"""
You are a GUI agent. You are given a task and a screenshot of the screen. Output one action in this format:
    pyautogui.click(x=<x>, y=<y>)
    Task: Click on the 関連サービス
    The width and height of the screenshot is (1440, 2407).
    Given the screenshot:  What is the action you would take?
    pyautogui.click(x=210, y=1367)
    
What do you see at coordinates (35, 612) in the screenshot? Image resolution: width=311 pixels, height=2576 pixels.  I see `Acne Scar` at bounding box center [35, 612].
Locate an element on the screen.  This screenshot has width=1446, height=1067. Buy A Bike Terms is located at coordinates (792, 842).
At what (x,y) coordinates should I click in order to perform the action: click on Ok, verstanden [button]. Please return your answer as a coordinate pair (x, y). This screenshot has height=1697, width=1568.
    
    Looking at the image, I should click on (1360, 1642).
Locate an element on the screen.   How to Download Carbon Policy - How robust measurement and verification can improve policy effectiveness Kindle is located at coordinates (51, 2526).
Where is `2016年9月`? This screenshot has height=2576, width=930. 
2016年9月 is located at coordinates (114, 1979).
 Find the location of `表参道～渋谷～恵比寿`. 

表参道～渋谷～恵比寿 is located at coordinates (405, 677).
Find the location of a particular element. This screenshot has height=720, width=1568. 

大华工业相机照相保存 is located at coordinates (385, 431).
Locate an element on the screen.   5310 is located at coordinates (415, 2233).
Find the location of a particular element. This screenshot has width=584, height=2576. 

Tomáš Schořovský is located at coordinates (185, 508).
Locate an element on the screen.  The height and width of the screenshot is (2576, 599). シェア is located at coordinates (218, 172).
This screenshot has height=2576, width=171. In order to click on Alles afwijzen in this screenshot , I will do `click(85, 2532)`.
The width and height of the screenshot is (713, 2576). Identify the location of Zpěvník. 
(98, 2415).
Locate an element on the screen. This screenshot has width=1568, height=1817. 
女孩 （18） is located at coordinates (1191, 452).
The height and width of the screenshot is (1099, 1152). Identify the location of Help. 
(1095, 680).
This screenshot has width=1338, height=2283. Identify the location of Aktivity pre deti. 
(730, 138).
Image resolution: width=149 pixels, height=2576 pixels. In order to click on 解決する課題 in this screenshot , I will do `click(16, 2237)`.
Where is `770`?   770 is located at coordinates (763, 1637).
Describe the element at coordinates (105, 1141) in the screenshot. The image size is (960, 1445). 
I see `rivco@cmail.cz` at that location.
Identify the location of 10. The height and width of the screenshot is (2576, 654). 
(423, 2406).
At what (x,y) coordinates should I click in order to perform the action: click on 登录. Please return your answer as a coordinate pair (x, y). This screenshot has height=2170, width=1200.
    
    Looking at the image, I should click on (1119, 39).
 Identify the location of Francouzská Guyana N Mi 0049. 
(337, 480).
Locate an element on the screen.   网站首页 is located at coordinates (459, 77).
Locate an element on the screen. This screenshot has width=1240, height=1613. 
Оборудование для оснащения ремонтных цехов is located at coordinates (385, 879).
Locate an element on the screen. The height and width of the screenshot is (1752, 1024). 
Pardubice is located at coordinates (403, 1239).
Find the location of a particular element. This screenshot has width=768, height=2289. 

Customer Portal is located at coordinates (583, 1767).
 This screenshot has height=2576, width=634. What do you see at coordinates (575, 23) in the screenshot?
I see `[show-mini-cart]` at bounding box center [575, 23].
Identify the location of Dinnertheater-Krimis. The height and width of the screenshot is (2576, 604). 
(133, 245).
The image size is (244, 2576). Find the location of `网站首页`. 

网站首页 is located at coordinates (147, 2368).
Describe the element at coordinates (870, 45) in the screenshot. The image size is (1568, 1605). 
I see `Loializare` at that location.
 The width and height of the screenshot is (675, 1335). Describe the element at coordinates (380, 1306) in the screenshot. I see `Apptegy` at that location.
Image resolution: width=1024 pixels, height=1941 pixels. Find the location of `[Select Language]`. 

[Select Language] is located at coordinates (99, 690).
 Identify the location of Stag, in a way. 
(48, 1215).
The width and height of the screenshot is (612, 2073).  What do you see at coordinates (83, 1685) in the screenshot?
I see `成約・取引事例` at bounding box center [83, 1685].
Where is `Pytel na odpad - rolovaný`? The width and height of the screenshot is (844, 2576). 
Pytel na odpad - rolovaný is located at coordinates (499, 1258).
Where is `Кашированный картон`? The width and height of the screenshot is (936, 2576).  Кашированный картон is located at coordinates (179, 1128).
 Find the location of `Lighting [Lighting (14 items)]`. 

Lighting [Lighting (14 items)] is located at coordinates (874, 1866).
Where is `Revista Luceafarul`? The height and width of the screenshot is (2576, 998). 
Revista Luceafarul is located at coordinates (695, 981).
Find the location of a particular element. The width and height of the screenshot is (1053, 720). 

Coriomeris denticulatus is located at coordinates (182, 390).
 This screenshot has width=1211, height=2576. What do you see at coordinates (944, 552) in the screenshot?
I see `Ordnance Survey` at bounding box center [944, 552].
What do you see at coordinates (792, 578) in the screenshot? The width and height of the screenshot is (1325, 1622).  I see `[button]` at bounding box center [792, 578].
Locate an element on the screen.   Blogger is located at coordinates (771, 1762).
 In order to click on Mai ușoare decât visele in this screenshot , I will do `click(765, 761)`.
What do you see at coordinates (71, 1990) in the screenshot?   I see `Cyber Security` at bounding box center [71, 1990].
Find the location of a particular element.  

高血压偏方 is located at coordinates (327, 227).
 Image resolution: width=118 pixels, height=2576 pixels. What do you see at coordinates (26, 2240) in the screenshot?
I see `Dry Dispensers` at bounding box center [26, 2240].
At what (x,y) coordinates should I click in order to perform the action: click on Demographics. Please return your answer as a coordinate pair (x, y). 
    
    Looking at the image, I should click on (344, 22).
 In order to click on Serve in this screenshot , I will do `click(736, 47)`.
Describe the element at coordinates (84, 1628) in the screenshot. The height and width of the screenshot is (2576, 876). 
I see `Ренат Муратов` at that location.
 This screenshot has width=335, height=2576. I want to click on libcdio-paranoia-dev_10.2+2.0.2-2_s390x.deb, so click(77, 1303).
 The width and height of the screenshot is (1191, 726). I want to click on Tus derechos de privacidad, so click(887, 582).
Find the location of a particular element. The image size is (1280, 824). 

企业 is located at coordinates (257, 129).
"""
Without any alteration, repeat each entry shown above.

TASK SOLUTION:
You are a GUI agent. You are given a task and a screenshot of the screen. Output one action in this format:
    pyautogui.click(x=<x>, y=<y>)
    Task: Click on the 関連サービス
    The width and height of the screenshot is (1440, 2407).
    Given the screenshot:  What is the action you would take?
    pyautogui.click(x=210, y=1367)
    
What do you see at coordinates (35, 612) in the screenshot? Image resolution: width=311 pixels, height=2576 pixels.  I see `Acne Scar` at bounding box center [35, 612].
Locate an element on the screen.  This screenshot has width=1446, height=1067. Buy A Bike Terms is located at coordinates (792, 842).
At what (x,y) coordinates should I click in order to perform the action: click on Ok, verstanden [button]. Please return your answer as a coordinate pair (x, y). This screenshot has height=1697, width=1568.
    
    Looking at the image, I should click on (1360, 1642).
Locate an element on the screen.   How to Download Carbon Policy - How robust measurement and verification can improve policy effectiveness Kindle is located at coordinates (51, 2526).
Where is `2016年9月`? This screenshot has height=2576, width=930. 
2016年9月 is located at coordinates (114, 1979).
 Find the location of `表参道～渋谷～恵比寿`. 

表参道～渋谷～恵比寿 is located at coordinates (405, 677).
Find the location of a particular element. This screenshot has height=720, width=1568. 

大华工业相机照相保存 is located at coordinates (385, 431).
Locate an element on the screen.   5310 is located at coordinates (415, 2233).
Find the location of a particular element. This screenshot has width=584, height=2576. 

Tomáš Schořovský is located at coordinates (185, 508).
Locate an element on the screen.  The height and width of the screenshot is (2576, 599). シェア is located at coordinates (218, 172).
This screenshot has height=2576, width=171. In order to click on Alles afwijzen in this screenshot , I will do `click(85, 2532)`.
The width and height of the screenshot is (713, 2576). Identify the location of Zpěvník. 
(98, 2415).
Locate an element on the screen. This screenshot has width=1568, height=1817. 
女孩 （18） is located at coordinates (1191, 452).
The height and width of the screenshot is (1099, 1152). Identify the location of Help. 
(1095, 680).
This screenshot has width=1338, height=2283. Identify the location of Aktivity pre deti. 
(730, 138).
Image resolution: width=149 pixels, height=2576 pixels. In order to click on 解決する課題 in this screenshot , I will do `click(16, 2237)`.
Where is `770`?   770 is located at coordinates (763, 1637).
Describe the element at coordinates (105, 1141) in the screenshot. The image size is (960, 1445). 
I see `rivco@cmail.cz` at that location.
Identify the location of 10. The height and width of the screenshot is (2576, 654). 
(423, 2406).
At what (x,y) coordinates should I click in order to perform the action: click on 登录. Please return your answer as a coordinate pair (x, y). This screenshot has height=2170, width=1200.
    
    Looking at the image, I should click on (1119, 39).
 Identify the location of Francouzská Guyana N Mi 0049. 
(337, 480).
Locate an element on the screen.   网站首页 is located at coordinates (459, 77).
Locate an element on the screen. This screenshot has width=1240, height=1613. 
Оборудование для оснащения ремонтных цехов is located at coordinates (385, 879).
Locate an element on the screen. The height and width of the screenshot is (1752, 1024). 
Pardubice is located at coordinates (403, 1239).
Find the location of a particular element. This screenshot has width=768, height=2289. 

Customer Portal is located at coordinates (583, 1767).
 This screenshot has height=2576, width=634. What do you see at coordinates (575, 23) in the screenshot?
I see `[show-mini-cart]` at bounding box center [575, 23].
Identify the location of Dinnertheater-Krimis. The height and width of the screenshot is (2576, 604). 
(133, 245).
The image size is (244, 2576). Find the location of `网站首页`. 

网站首页 is located at coordinates (147, 2368).
Describe the element at coordinates (870, 45) in the screenshot. The image size is (1568, 1605). 
I see `Loializare` at that location.
 The width and height of the screenshot is (675, 1335). Describe the element at coordinates (380, 1306) in the screenshot. I see `Apptegy` at that location.
Image resolution: width=1024 pixels, height=1941 pixels. Find the location of `[Select Language]`. 

[Select Language] is located at coordinates (99, 690).
 Identify the location of Stag, in a way. 
(48, 1215).
The width and height of the screenshot is (612, 2073).  What do you see at coordinates (83, 1685) in the screenshot?
I see `成約・取引事例` at bounding box center [83, 1685].
Where is `Pytel na odpad - rolovaný`? The width and height of the screenshot is (844, 2576). 
Pytel na odpad - rolovaný is located at coordinates (499, 1258).
Where is `Кашированный картон`? The width and height of the screenshot is (936, 2576).  Кашированный картон is located at coordinates (179, 1128).
 Find the location of `Lighting [Lighting (14 items)]`. 

Lighting [Lighting (14 items)] is located at coordinates (874, 1866).
Where is `Revista Luceafarul`? The height and width of the screenshot is (2576, 998). 
Revista Luceafarul is located at coordinates (695, 981).
Find the location of a particular element. The width and height of the screenshot is (1053, 720). 

Coriomeris denticulatus is located at coordinates (182, 390).
 This screenshot has width=1211, height=2576. What do you see at coordinates (944, 552) in the screenshot?
I see `Ordnance Survey` at bounding box center [944, 552].
What do you see at coordinates (792, 578) in the screenshot? The width and height of the screenshot is (1325, 1622).  I see `[button]` at bounding box center [792, 578].
Locate an element on the screen.   Blogger is located at coordinates (771, 1762).
 In order to click on Mai ușoare decât visele in this screenshot , I will do `click(765, 761)`.
What do you see at coordinates (71, 1990) in the screenshot?   I see `Cyber Security` at bounding box center [71, 1990].
Find the location of a particular element.  

高血压偏方 is located at coordinates (327, 227).
 Image resolution: width=118 pixels, height=2576 pixels. What do you see at coordinates (26, 2240) in the screenshot?
I see `Dry Dispensers` at bounding box center [26, 2240].
At what (x,y) coordinates should I click in order to perform the action: click on Demographics. Please return your answer as a coordinate pair (x, y). 
    
    Looking at the image, I should click on (344, 22).
 In order to click on Serve in this screenshot , I will do `click(736, 47)`.
Describe the element at coordinates (84, 1628) in the screenshot. The height and width of the screenshot is (2576, 876). 
I see `Ренат Муратов` at that location.
 This screenshot has width=335, height=2576. I want to click on libcdio-paranoia-dev_10.2+2.0.2-2_s390x.deb, so click(77, 1303).
 The width and height of the screenshot is (1191, 726). I want to click on Tus derechos de privacidad, so click(887, 582).
Find the location of a particular element. The image size is (1280, 824). 

企业 is located at coordinates (257, 129).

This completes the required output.